Mon rôle n’était point encore achevé, il fallait faire agir la honte, la confusion, ces sentiments qui suivent ordinairement les sacrifices, où l’amour semble avoir triomphé seul de la pudeur ; aussi je me cachai la figure, et j’affectai de ne pas oser le regarder.
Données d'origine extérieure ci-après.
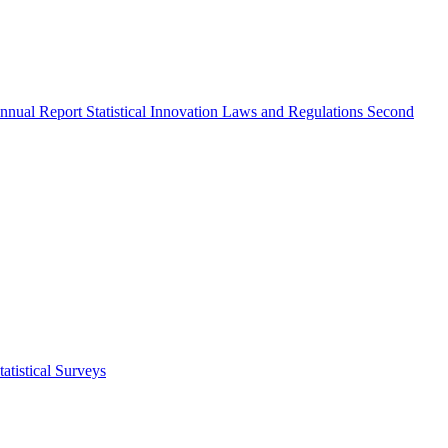
nnual Report
Statistical Innovation
Laws and Regulations
Second
atistical Surveys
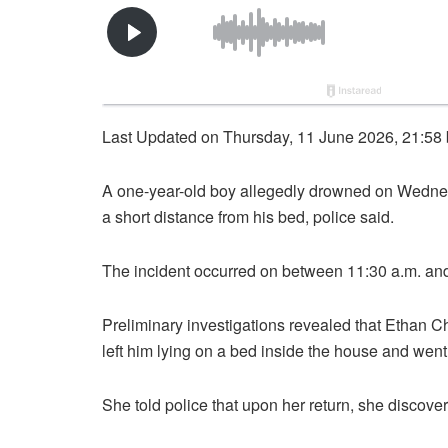
Last Updated on Thursday, 11 June 2026, 21:58
A one-year-old boy allegedly drowned on Wedne
a short distance from his bed, police said.
The incident occurred on between 11:30 a.m. and
Preliminary investigations revealed that Ethan C
left him lying on a bed inside the house and went 
She told police that upon her return, she discove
Il m’accabla de caresses, me dit les choses du monde les plus flatteuses, sur mes bontés pour lui, et me força par degrés à retrouver un maintien que je cherchais depuis longtemps à reprendre.

Dès que je fus un peu remise, il me dit qu’il avait une grâce à me demander, qu’il espérait que je la lui accorderais.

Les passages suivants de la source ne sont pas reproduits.